▸ Data for this exercise
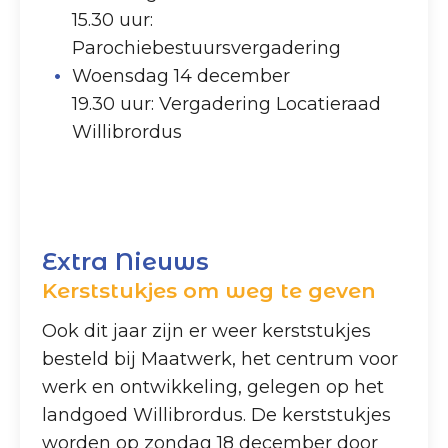
15.30 uur:
Parochiebestuursvergadering
Woensdag 14 december
19.30 uur: Vergadering Locatieraad
Willibrordus
Extra Nieuws
Kerststukjes om weg te geven
Ook dit jaar zijn er weer kerststukjes
besteld bij Maatwerk, het centrum voor
werk en ontwikkeling, gelegen op het
landgoed Willibrordus. De kerststukjes
worden op zondag 18 december door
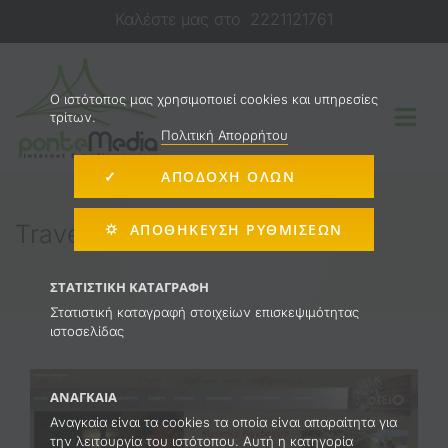
Μετάβαση
Καλέστε μας στο
2221121761
στο
περιεχόμενο
O ιστότοπος μας χρησιμοποιεί cookies και υπηρεσίες
τρίτων.
Togg
Πολιτική Απορρήτου
Navi
✓ ΑΠΟΔΟΧΗ ΟΛΩΝ
Κατασκευή Ιστοσελίδας
Travel
⛭ ΑΠΟΘΉΚΕΥΣΗ ΡΥΘΜΊΣΕΩΝ
E-shop
ΣΤΑΤΙΣΤΙΚΉ ΚΑΤΑΓΡΑΦΉ
Στατιστική καταγραφή στοιχείων επισκεψιμότητας
ιστοσελίδας
Διαφήμιση στο Internet
ΑΝΑΓΚΑΊΑ
Υπηρεσίες
Αναγκαία είναι τα cookies τα οποία είναι απαραίτητα για
την λειτουργία του ιστότοπου. Αυτή η κατηγορία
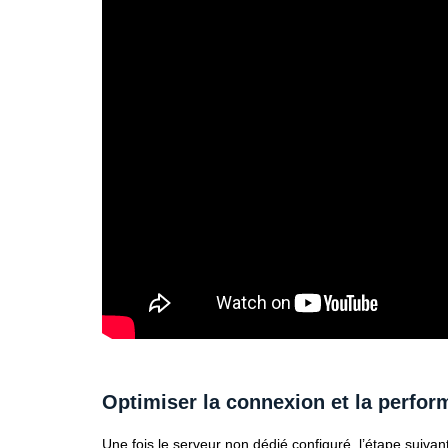
Optimiser la connexion et la perfo
Une fois le serveur non dédié configuré, l’étape suivan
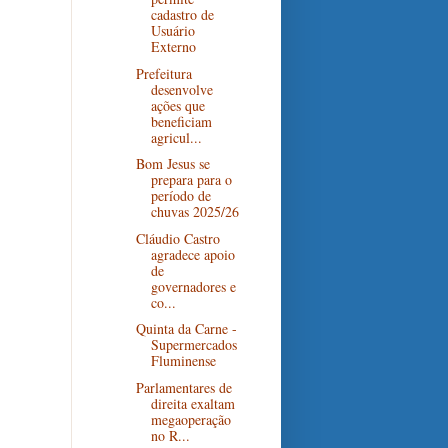
cadastro de
Usuário
Externo
Prefeitura
desenvolve
ações que
beneficiam
agricul...
Bom Jesus se
prepara para o
período de
chuvas 2025/26
Cláudio Castro
agradece apoio
de
governadores e
co...
Quinta da Carne -
Supermercados
Fluminense
Parlamentares de
direita exaltam
megaoperação
no R...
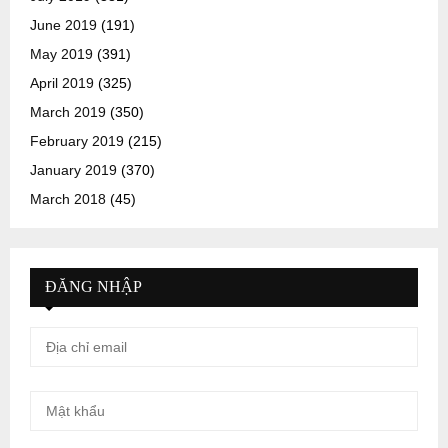
June 2019
(191)
May 2019
(391)
April 2019
(325)
March 2019
(350)
February 2019
(215)
January 2019
(370)
March 2018
(45)
ĐĂNG NHẬP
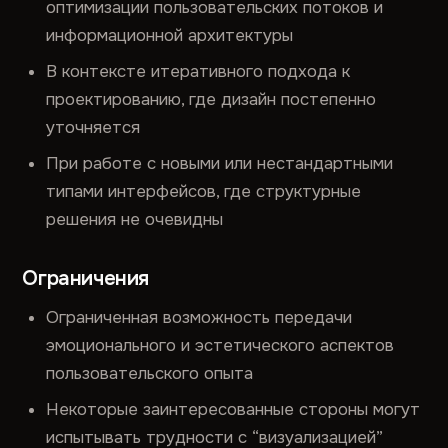
оптимизации пользовательских потоков и
информационной архитектуры
В контексте итеративного подхода к
проектированию, где дизайн постепенно
уточняется
При работе с новыми или нестандартными
типами интерфейсов, где структурные
решения не очевидны
Ограничения
Ограниченная возможность передачи
эмоционального и эстетического аспектов
пользовательского опыта
Некоторые заинтересованные стороны могут
испытывать трудности с “визуализацией”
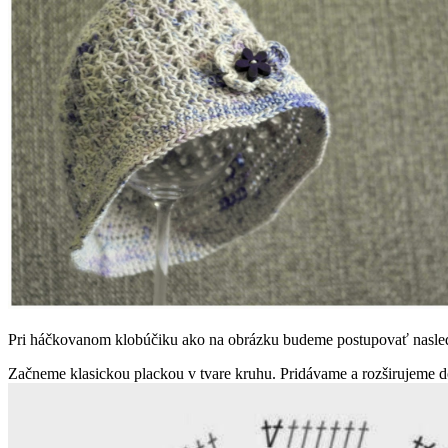
Pri háčkovanom klobúčiku ako na obrázku budeme postupovať nasle
Začneme klasickou plackou v tvare kruhu. Pridávame a rozširujeme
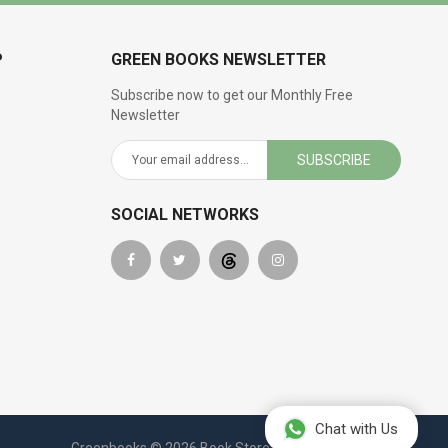
P
GREEN BOOKS NEWSLETTER
Subscribe now to get our Monthly Free
Newsletter
SUBSCRIBE
SOCIAL NETWORKS
Chat with Us
Greenbooks © 2026 Book Store. All Rights Reserved.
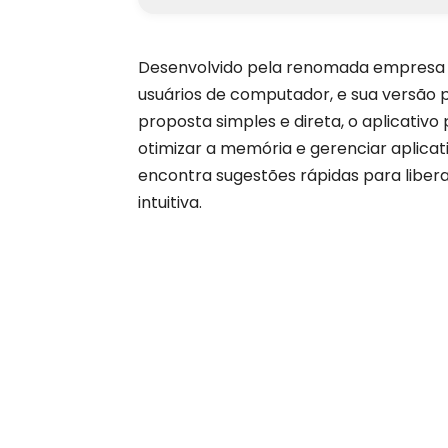
Desenvolvido pela renomada empresa Pi
usuários de computador, e sua versão
proposta simples e direta, o aplicativo
otimizar a memória e gerenciar aplicati
encontra sugestões rápidas para liber
intuitiva.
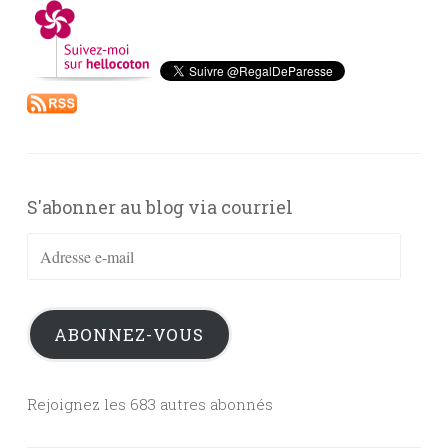
S'abonner au blog via courriel
Adresse
e-
mail
ABONNEZ-VOUS
Rejoignez les 683 autres abonnés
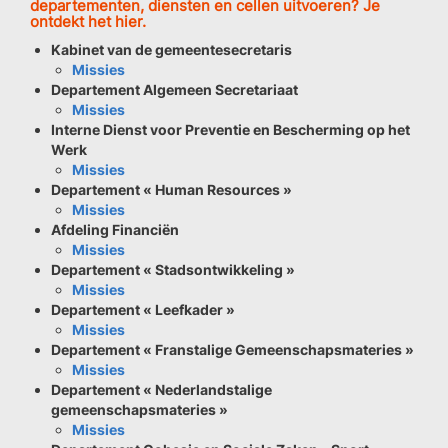
departementen, diensten en cellen uitvoeren? Je
ontdekt het hier.
Kabinet van de gemeentesecretaris
Missies
Departement Algemeen Secretariaat
Missies
Interne Dienst voor Preventie en Bescherming op het
Werk
Missies
Departement « Human Resources »
Missies
Afdeling Financiën
Missies
Departement « Stadsontwikkeling »
Missies
Departement « Leefkader »
Missies
Departement « Franstalige Gemeenschapsmateries »
Missies
Departement « Nederlandstalige
gemeenschapsmateries »
Missies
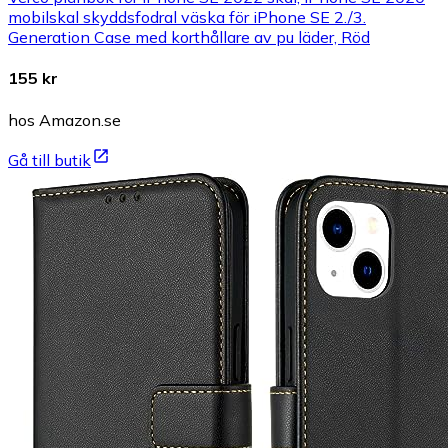
mobilskal skyddsfodral väska för iPhone SE 2./3.
Generation Case med korthållare av pu läder, Röd
155 kr
hos Amazon.se
Gå till butik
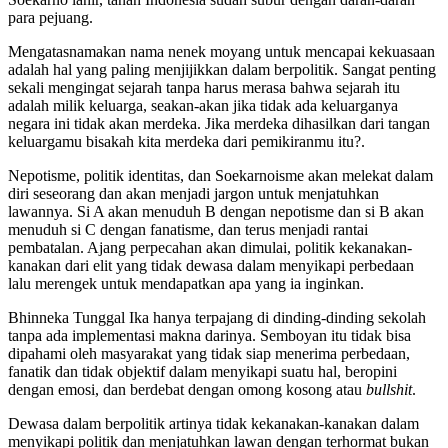
para pejuang.
Mengatasnamakan nama nenek moyang untuk mencapai kekuasaan
adalah hal yang paling menjijikkan dalam berpolitik. Sangat penting
sekali mengingat sejarah tanpa harus merasa bahwa sejarah itu
adalah milik keluarga, seakan-akan jika tidak ada keluarganya
negara ini tidak akan merdeka. Jika merdeka dihasilkan dari tangan
keluargamu bisakah kita merdeka dari pemikiranmu itu?.
Nepotisme, politik identitas, dan Soekarnoisme akan melekat dalam
diri seseorang dan akan menjadi jargon untuk menjatuhkan
lawannya. Si A akan menuduh B dengan nepotisme dan si B akan
menuduh si C dengan fanatisme, dan terus menjadi rantai
pembatalan. Ajang perpecahan akan dimulai, politik kekanakan-
kanakan dari elit yang tidak dewasa dalam menyikapi perbedaan
lalu merengek untuk mendapatkan apa yang ia inginkan.
Bhinneka Tunggal Ika hanya terpajang di dinding-dinding sekolah
tanpa ada implementasi makna darinya. Semboyan itu tidak bisa
dipahami oleh masyarakat yang tidak siap menerima perbedaan,
fanatik dan tidak objektif dalam menyikapi suatu hal, beropini
dengan emosi, dan berdebat dengan omong kosong atau
bullshit
.
Dewasa dalam berpolitik artinya tidak kekanakan-kanakan dalam
menyikapi politik dan menjatuhkan lawan dengan terhormat bukan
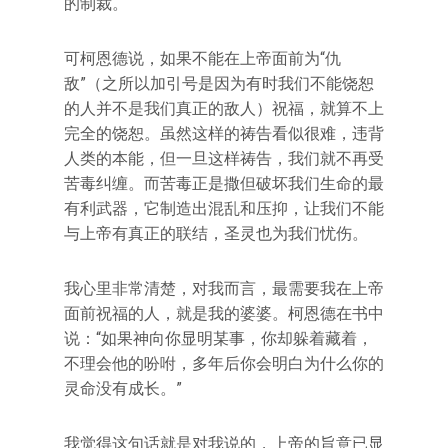
的制裁。
可柯恩德说，如果不能在上帝面前为“仇
敌”（之所以加引号是因为有时我们不能饶恕
的人并不是我们真正的敌人）祝福，就算不上
完全的饶恕。虽然这样的祷告看似很难，违背
人类的本能，但一旦这样祷告，我们就不再受
苦毒纠缠。而苦毒正是撒但破坏我们生命的最
有利武器，它制造出混乱和压抑，让我们不能
与上帝有真正的联结，圣灵也为我们忧伤。
我心里非常清楚，对我而言，最需要我在上帝
面前祝福的人，就是我的婆婆。柯恩德在书中
说：“如果神向你显明某事，你却躲着藏着，
不理会他的吩咐，多年后你会明白为什么你的
灵命没有成长。”
我觉得这句话就是对我说的，上帝的旨意已显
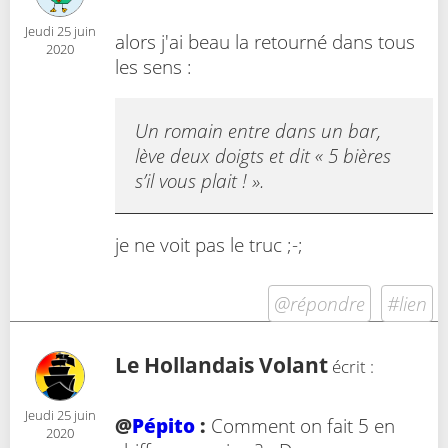
Jeudi 25 juin
alors j'ai beau la retourné dans tous
2020
les sens :
Un romain entre dans un bar,
lève deux doigts et dit « 5 bières
s’il vous plait ! ».
je ne voit pas le truc ;-;
@répondre
#lien
Le Hollandais Volant
écrit :
Jeudi 25 juin
@
Pépito
:
Comment on fait 5 en
2020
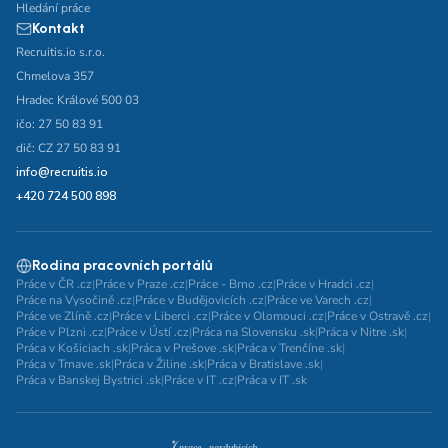
Hledání práce
Kontakt
Recruitis.io s.r.o.
Chmelova 357
Hradec Králové 500 03
ičo: 27 50 83 91
dič: CZ 27 50 83 91
info@recruitis.io
+420 724 500 898
Rodina pracovních portálů
Práce v ČR .cz
|
Práce v Praze .cz
|
Práce - Brno .cz
|
Práce v Hradci .cz
|
Práce na Vysočině .cz
|
Práce v Budějovicích .cz
|
Práce ve Varech .cz
|
Práce ve Zlíně .cz
|
Práce v Liberci .cz
|
Práce v Olomouci .cz
|
Práce v Ostravě .cz
|
Práce v Plzni .cz
|
Práce v Ústí .cz
|
Práca na Slovensku .sk
|
Práca v Nitre .sk
|
Práca v Košiciach .sk
|
Práca v Prešove .sk
|
Práca v Trenčíne .sk
|
Práca v Trnave .sk
|
Práca v Žiline .sk
|
Práca v Bratislave .sk
|
Práca v Banskej Bystrici .sk
|
Práce v IT .cz
|
Práca v IT .sk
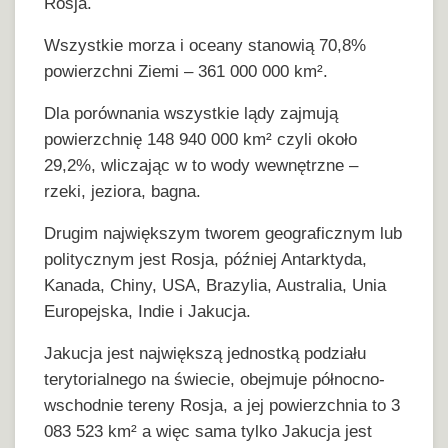
Rosja.
Wszystkie morza i oceany stanowią 70,8%
powierzchni Ziemi – 361 000 000 km².
Dla porównania wszystkie lądy zajmują
powierzchnię 148 940 000 km² czyli około
29,2%, wliczając w to wody wewnętrzne –
rzeki, jeziora, bagna.
Drugim największym tworem geograficznym lub
politycznym jest Rosja, później Antarktyda,
Kanada, Chiny, USA, Brazylia, Australia, Unia
Europejska, Indie i Jakucja.
Jakucja jest największą jednostką podziału
terytorialnego na świecie, obejmuje północno-
wschodnie tereny Rosja, a jej powierzchnia to 3
083 523 km² a więc sama tylko Jakucja jest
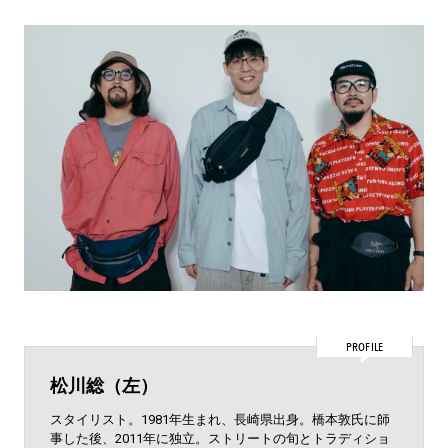
PROFILE
松川総（左）
スタイリスト。1981年生まれ、長崎県出身。橋本敦氏に師
事した後、2011年に独立。ストリートの旬とトラディショ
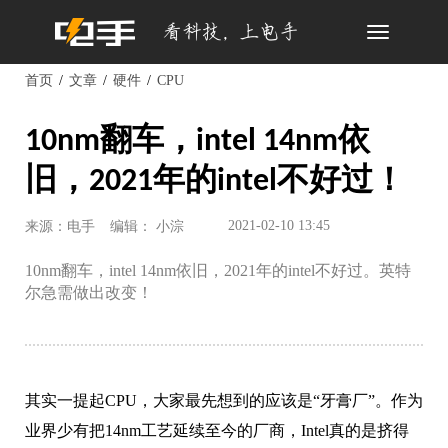
Toggle
navigation
首页
文章
硬件
CPU
10nm翻车，intel 14nm依
旧，2021年的intel不好过！
2021-02-10 13:45
来源：电手
编辑： 小淙
10nm翻车，intel 14nm依旧，2021年的intel不好过。英特
尔急需做出改变！
其实一提起CPU，大家最先想到的应该是“牙膏厂”。作为
业界少有把14nm工艺延续至今的厂商，Intel真的是挤得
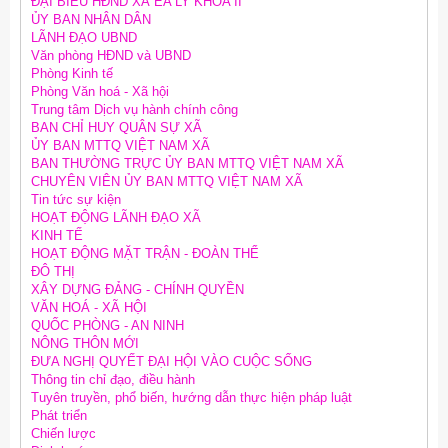
ĐẠI BIỂU HĐND XÃ EA LY KHÓA II
ỦY BAN NHÂN DÂN
LÃNH ĐẠO UBND
Văn phòng HĐND và UBND
Phòng Kinh tế
Phòng Văn hoá - Xã hội
Trung tâm Dịch vụ hành chính công
BAN CHỈ HUY QUÂN SỰ XÃ
ỦY BAN MTTQ VIỆT NAM XÃ
BAN THƯỜNG TRỰC ỦY BAN MTTQ VIỆT NAM XÃ
CHUYÊN VIÊN ỦY BAN MTTQ VIỆT NAM XÃ
Tin tức sự kiện
HOẠT ĐỘNG LÃNH ĐẠO XÃ
KINH TẾ
HOẠT ĐỘNG MẶT TRẬN - ĐOÀN THỂ
ĐÔ THỊ
XÂY DỰNG ĐẢNG - CHÍNH QUYỀN
VĂN HOÁ - XÃ HỘI
QUỐC PHÒNG - AN NINH
NÔNG THÔN MỚI
ĐƯA NGHỊ QUYẾT ĐẠI HỘI VÀO CUỘC SỐNG
Thông tin chỉ đạo, điều hành
Tuyên truyền, phổ biến, hướng dẫn thực hiện pháp luật
Phát triển
Chiến lược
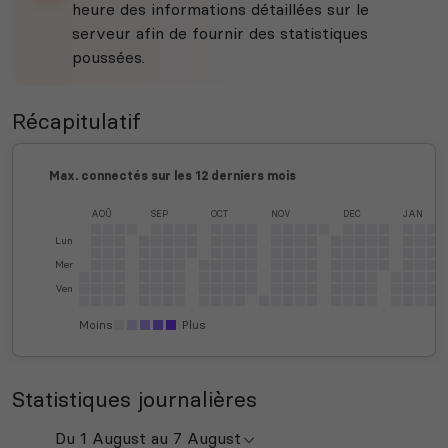
heure des informations détaillées sur le
serveur afin de fournir des statistiques
poussées.
Récapitulatif
Max. connectés sur les 12 derniers mois
AOÛ
SEP
OCT
NOV
DEC
JAN
Lun
Mer
Ven
Moins
Plus
Statistiques journalières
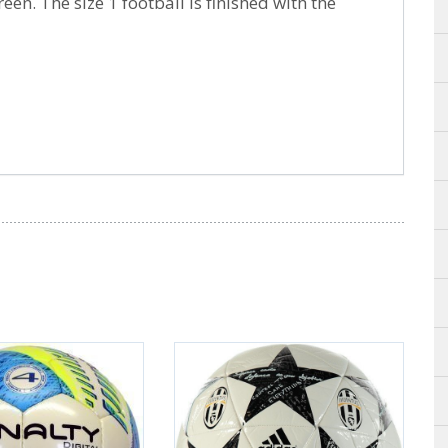
een. The size 1 football is finished with the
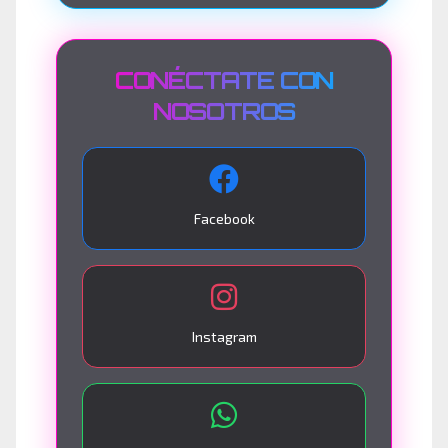
CONÉCTATE CON
NOSOTROS
Facebook
Instagram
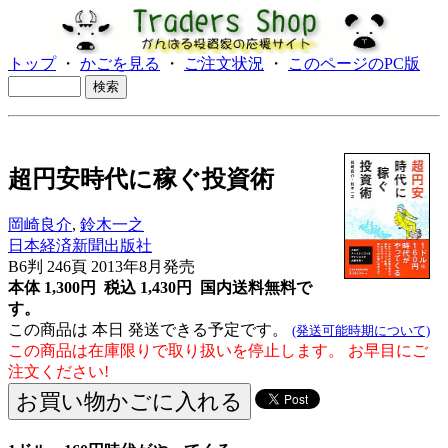
トップ
・
かごを見る
・
ご注文状況
・
このページのPC版
超円安時代に稼ぐ投資術
岡崎良介
,
鈴木一之
日本経済新聞出版社
B6判 246頁 2013年8月発売
本体 1,300円 税込 1,430円
国内送料無料で
す。
この商品は 本日 発送できる予定です。
(発送可能時期について)
この商品は在庫限りで取り扱いを停止します。 お早目にご
注文ください!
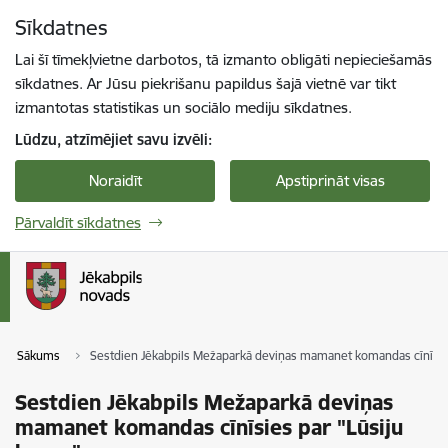
Pāriet uz lapas saturu
Sīkdatnes
Spied
lai meklētu
Enter
Lai šī tīmekļvietne darbotos, tā izmanto obligāti nepieciešamās
sīkdatnes. Ar Jūsu piekrišanu papildus šajā vietnē var tikt
izmantotas statistikas un sociālo mediju sīkdatnes.
Lūdzu, atzīmējiet savu izvēli:
Noraidīt
Apstiprināt visas
Pārvaldīt sīkdatnes
Sākums
Sestdien Jēkabpils Mežaparkā deviņas mamanet komandas cīnīsies
Sestdien Jēkabpils Mežaparkā deviņas
mamanet komandas cīnīsies par "Lūsiju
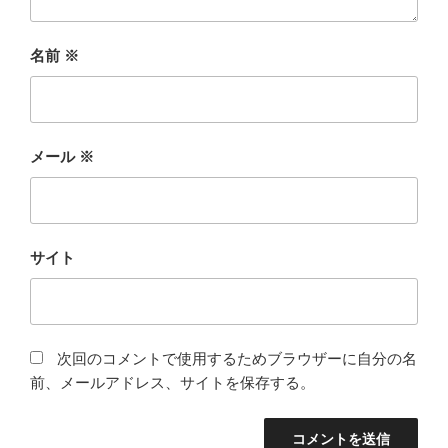
名前
※
メール
※
サイト
次回のコメントで使用するためブラウザーに自分の名
前、メールアドレス、サイトを保存する。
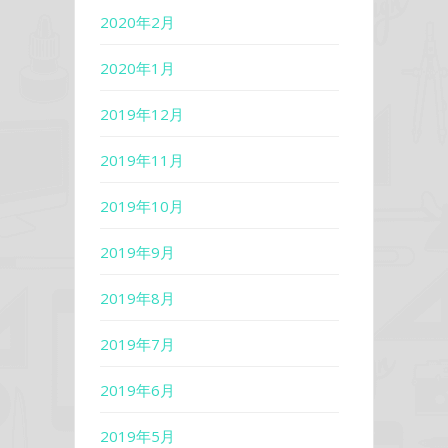
2020年2月
2020年1月
2019年12月
2019年11月
2019年10月
2019年9月
2019年8月
2019年7月
2019年6月
2019年5月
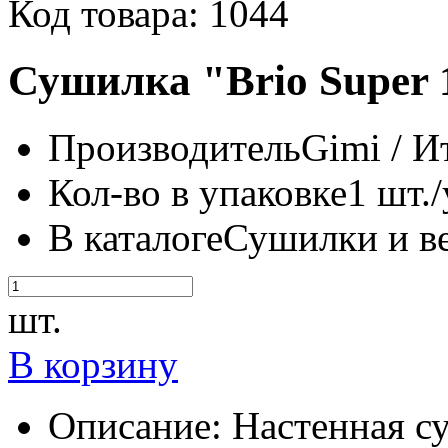
Код товара: 1044
Сушилка "Brio Super 
Производитель
Gimi / И
Кол-во в упаковке
1 шт./
В каталоге
Сушилки и в
шт.
В корзину
Описание:
Настенная су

▸ The task
Filter the listing so that only lines holding the word "menjatuhkan" remain, and copy those lines.

▸ Answer for the task
diri seseorang dan akan menjadi jargon untuk menjatuhkan
menyikapi politik dan menjatuhkan lawan dengan terhormat bukan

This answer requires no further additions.